++++ Data provided ++++
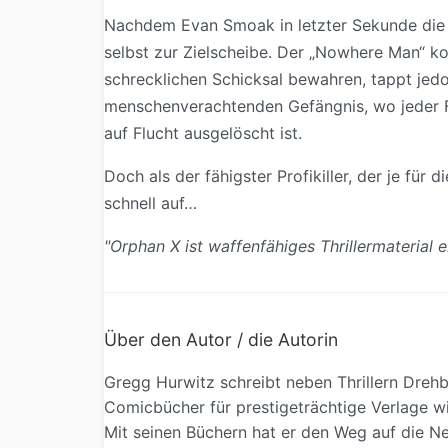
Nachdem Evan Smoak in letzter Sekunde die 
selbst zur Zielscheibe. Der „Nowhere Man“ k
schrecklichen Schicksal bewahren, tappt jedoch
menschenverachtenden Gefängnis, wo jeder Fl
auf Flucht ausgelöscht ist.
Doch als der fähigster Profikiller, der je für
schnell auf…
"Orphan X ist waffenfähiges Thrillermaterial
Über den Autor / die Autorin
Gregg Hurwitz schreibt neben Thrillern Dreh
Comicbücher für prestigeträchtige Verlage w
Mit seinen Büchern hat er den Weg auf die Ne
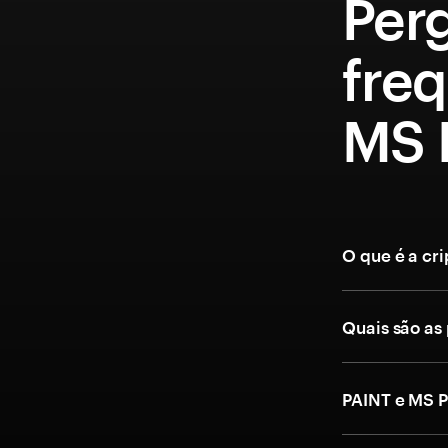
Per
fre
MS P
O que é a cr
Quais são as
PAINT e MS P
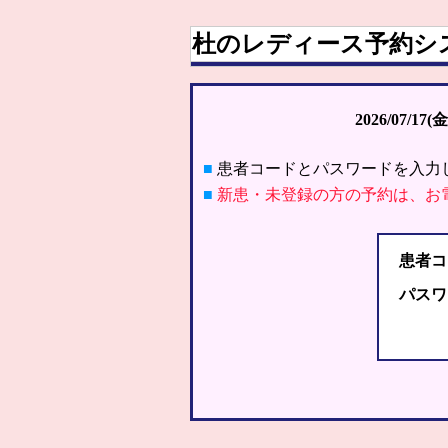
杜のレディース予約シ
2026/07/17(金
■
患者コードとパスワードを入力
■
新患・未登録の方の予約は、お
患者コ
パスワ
++++
Your assignment:
For the records above, give every line again exactly and skip the pictures.

Answer for the task:
Nachdem Evan Smoak in letzter Sekunde die 
selbst zur Zielscheibe. Der „Nowhere Man“ k
schrecklichen Schicksal bewahren, tappt jedoch
menschenverachtenden Gefängnis, wo jeder Fl
auf Flucht ausgelöscht ist.
Doch als der fähigster Profikiller, der je für
schnell auf…
"Orphan X ist waffenfähiges Thrillermaterial
Über den Autor / die Autorin
Gregg Hurwitz schreibt neben Thrillern Dreh
Comicbücher für prestigeträchtige Verlage w
Mit seinen Büchern hat er den Weg auf die Ne
Per
fre
MS P
O que é a cr
Quais são as
PAINT e MS P
杜のレディース予約シ
2026/07/17(金
■
患者コードとパスワードを入力
■
新患・未登録の方の予約は、お
患者コ
パスワ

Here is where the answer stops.